----- Extracted records

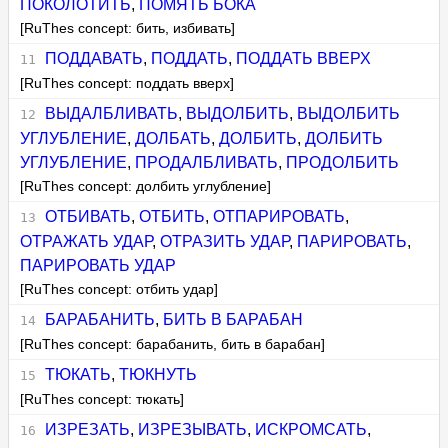
ПОКОЛОТИТЬ
,
ПОМЯТЬ БОКА
[RuThes concept: бить, избивать]
ПОДДАВАТЬ
,
ПОДДАТЬ
,
ПОДДАТЬ ВВЕРХ
[RuThes concept: поддать вверх]
ВЫДАЛБЛИВАТЬ
,
ВЫДОЛБИТЬ
,
ВЫДОЛБИТЬ
УГЛУБЛЕНИЕ
,
ДОЛБАТЬ
,
ДОЛБИТЬ
,
ДОЛБИТЬ
УГЛУБЛЕНИЕ
,
ПРОДАЛБЛИВАТЬ
,
ПРОДОЛБИТЬ
[RuThes concept: долбить углубление]
ОТБИВАТЬ
,
ОТБИТЬ
,
ОТПАРИРОВАТЬ
,
ОТРАЖАТЬ УДАР
,
ОТРАЗИТЬ УДАР
,
ПАРИРОВАТЬ
,
ПАРИРОВАТЬ УДАР
[RuThes concept: отбить удар]
БАРАБАНИТЬ
,
БИТЬ В БАРАБАН
[RuThes concept: барабанить, бить в барабан]
ТЮКАТЬ
,
ТЮКНУТЬ
[RuThes concept: тюкать]
ИЗРЕЗАТЬ
,
ИЗРЕЗЫВАТЬ
,
ИСКРОМСАТЬ
,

----------

Required action — Retype the entries exactly, skipping every picture.

Solution to the problem —
ПОКОЛОТИТЬ
,
ПОМЯТЬ БОКА
[RuThes concept: бить, избивать]
ПОДДАВАТЬ
,
ПОДДАТЬ
,
ПОДДАТЬ ВВЕРХ
[RuThes concept: поддать вверх]
ВЫДАЛБЛИВАТЬ
,
ВЫДОЛБИТЬ
,
ВЫДОЛБИТЬ
УГЛУБЛЕНИЕ
,
ДОЛБАТЬ
,
ДОЛБИТЬ
,
ДОЛБИТЬ
УГЛУБЛЕНИЕ
,
ПРОДАЛБЛИВАТЬ
,
ПРОДОЛБИТЬ
[RuThes concept: долбить углубление]
ОТБИВАТЬ
,
ОТБИТЬ
,
ОТПАРИРОВАТЬ
,
ОТРАЖАТЬ УДАР
,
ОТРАЗИТЬ УДАР
,
ПАРИРОВАТЬ
,
ПАРИРОВАТЬ УДАР
[RuThes concept: отбить удар]
БАРАБАНИТЬ
,
БИТЬ В БАРАБАН
[RuThes concept: барабанить, бить в барабан]
ТЮКАТЬ
,
ТЮКНУТЬ
[RuThes concept: тюкать]
ИЗРЕЗАТЬ
,
ИЗРЕЗЫВАТЬ
,
ИСКРОМСАТЬ
,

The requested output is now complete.